= Beginning of Section =
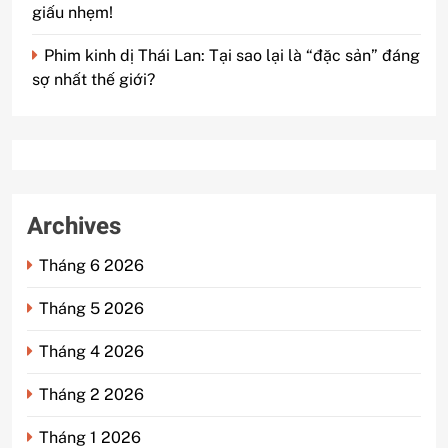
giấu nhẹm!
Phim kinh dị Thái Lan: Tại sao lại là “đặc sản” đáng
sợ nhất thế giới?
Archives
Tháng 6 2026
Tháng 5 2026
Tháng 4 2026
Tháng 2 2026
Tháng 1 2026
= End of Section =
= Beginning of Section =
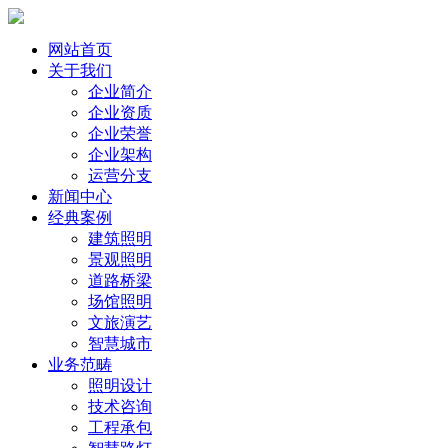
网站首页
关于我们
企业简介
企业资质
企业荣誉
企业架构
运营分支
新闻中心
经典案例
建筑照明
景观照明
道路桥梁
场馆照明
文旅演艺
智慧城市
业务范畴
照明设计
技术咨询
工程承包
= End of Section =
= Beginning of Section =
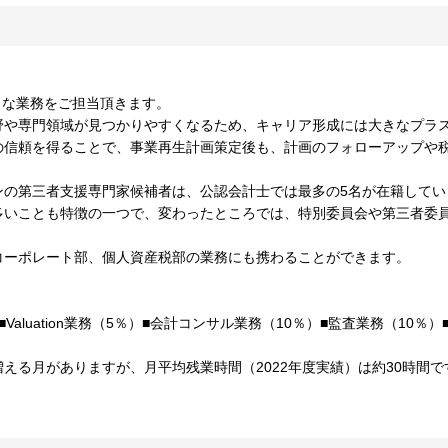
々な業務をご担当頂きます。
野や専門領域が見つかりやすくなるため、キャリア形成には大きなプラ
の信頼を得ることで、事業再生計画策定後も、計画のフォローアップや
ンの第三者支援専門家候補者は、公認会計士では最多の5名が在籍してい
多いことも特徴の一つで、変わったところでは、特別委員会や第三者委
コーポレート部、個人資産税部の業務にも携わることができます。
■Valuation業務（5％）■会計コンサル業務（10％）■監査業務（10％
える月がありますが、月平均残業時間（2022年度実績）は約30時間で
= End of Section =
** What is expected **
Return word for word the lines above from the line with "Phim kinh dị" to the line with "Tháng 1 2026", including both and leaving out all others.

** Response **
Phim kinh dị Thái Lan: Tại sao lại là “đặc sản” đáng
sợ nhất thế giới?
Archives
Tháng 6 2026
Tháng 5 2026
Tháng 4 2026
Tháng 2 2026
Tháng 1 2026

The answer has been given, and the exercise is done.